UM court hears oral arguments in Houston

Council docket includes
appeal involving pastor
from Pennsylvania
United Methodist News Service
The Judicial Council was to hear oral arguments on three cases Oct. 27 in Houston.
The list included the cases of a Pennsylvania pastor who has admitted she is a practicing homosexual and a Virginia cleric who refused church membership to a gay person.
The nine-member United Methodist “supreme court” was to consider 14 items during its fall session, which began Wednesday on the Westchase Campus of First UMC, Houston. The council is to adjourn Oct 29.
The first oral argument involves the Rev. Irene Elizabeth “Beth” Stroud, associate pastor of First UMC of Germantown in Phila-delphia.
Stroud admitted in a sermon and in a letter to her congregation that she was “a lesbian living in a committed relationship with a partner.”
Last December, she was found guilty of violating church law, which forbids the ordination and appointment of “self-avowed practicing homosexuals,” and lost her ordination credentials.
In April the Northeastern Jurisdiction Committee on Appeals reversed and set aside the verdict and penalty decided by the trial court.
The Eastern Pennsylvania Conference then filed an appeal with the Judicial Council.
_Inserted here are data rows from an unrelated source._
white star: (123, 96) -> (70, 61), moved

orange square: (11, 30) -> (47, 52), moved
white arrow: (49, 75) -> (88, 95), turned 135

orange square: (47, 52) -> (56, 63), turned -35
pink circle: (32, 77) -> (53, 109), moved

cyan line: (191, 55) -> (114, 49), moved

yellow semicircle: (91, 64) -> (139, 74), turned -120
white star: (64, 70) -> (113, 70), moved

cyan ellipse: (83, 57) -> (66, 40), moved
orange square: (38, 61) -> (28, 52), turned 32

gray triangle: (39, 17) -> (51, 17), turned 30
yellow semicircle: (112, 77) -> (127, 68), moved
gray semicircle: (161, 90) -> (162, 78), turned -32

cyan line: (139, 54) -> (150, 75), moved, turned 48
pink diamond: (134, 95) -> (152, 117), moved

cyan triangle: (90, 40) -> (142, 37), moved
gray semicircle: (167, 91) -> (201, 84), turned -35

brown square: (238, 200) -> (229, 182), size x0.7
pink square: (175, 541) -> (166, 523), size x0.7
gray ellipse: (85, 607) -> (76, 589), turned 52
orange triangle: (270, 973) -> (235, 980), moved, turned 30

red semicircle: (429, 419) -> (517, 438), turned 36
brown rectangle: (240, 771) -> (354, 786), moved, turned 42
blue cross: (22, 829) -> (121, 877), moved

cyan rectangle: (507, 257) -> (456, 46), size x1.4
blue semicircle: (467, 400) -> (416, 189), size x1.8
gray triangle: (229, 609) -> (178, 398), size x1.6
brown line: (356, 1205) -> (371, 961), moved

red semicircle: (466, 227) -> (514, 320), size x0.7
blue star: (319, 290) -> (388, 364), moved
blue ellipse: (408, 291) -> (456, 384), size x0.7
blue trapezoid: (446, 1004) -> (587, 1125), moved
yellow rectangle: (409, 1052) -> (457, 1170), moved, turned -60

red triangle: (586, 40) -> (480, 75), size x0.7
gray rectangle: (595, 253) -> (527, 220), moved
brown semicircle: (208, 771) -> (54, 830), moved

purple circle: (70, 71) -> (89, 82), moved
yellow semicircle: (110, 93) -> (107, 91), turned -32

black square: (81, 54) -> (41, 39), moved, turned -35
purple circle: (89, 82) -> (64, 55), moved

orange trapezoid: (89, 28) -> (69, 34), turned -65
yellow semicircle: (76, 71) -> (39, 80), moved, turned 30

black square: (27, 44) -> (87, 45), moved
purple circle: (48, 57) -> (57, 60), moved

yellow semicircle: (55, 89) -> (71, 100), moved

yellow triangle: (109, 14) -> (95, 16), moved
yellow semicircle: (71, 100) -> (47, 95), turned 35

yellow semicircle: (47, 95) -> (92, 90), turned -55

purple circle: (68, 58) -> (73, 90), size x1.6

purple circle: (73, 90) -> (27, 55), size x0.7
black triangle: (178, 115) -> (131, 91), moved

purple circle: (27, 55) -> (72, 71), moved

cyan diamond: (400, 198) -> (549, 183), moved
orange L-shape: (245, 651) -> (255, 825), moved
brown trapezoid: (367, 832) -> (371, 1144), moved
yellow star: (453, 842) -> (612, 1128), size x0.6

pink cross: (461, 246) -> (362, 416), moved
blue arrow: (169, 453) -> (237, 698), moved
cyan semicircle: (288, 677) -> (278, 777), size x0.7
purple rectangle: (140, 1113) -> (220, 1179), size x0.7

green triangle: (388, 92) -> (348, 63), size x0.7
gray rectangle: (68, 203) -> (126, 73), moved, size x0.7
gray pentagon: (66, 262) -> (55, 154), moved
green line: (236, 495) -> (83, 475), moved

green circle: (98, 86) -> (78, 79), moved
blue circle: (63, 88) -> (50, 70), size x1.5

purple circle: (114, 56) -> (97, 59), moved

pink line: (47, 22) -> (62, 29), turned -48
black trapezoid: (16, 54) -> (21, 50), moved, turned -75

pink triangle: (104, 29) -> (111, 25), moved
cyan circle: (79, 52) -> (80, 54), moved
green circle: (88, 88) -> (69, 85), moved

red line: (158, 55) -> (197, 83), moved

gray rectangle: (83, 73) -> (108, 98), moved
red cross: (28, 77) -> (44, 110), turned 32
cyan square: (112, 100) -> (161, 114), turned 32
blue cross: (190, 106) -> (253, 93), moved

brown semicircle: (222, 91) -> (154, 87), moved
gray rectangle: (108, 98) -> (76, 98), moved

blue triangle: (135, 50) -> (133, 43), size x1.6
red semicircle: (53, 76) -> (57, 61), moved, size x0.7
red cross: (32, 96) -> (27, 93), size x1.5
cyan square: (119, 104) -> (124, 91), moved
Stroud is on voluntary leave of absence as a clergy member of the Eastern Pennsylvania Conference but continues to work as a lay minister at her church.
Another oral presentation reviews two related decisions of law in the Virginia Conference by Bishop Charlene Kammerer.
One involves the disciplinary purview of the conference relations committee of the board of ordained ministry and the fair process rights of a pastor.
The second relates to the authority of a pastor under Paragraphs 214 and 225 of the 2004 Book of Discipline to exercise judgment in determining who may be received into membership in the local church.
Those two docket items are related to an action taken against the Rev. Edward Johnson of South Hill (Va.) UMC.
Johnson was placed on involuntary leave by the June 13 clergy executive session of the Virginia Conference for his refusal to admit a gay person into church membership. The yearlong leave began July 1.
The third oral presentation comes from the Tennessee Conference. It concerns the allocation by the secretary of the General Conference of additional at-large members of general program boards and general agencies.
The legal question is whether the formula filling seats on denominational boards and agencies will continue in its current form or could be interpreted differently by the Judicial Council to allow greater representation from areas with more members.
The General Conference secretary makes the appointments from people who are nominated.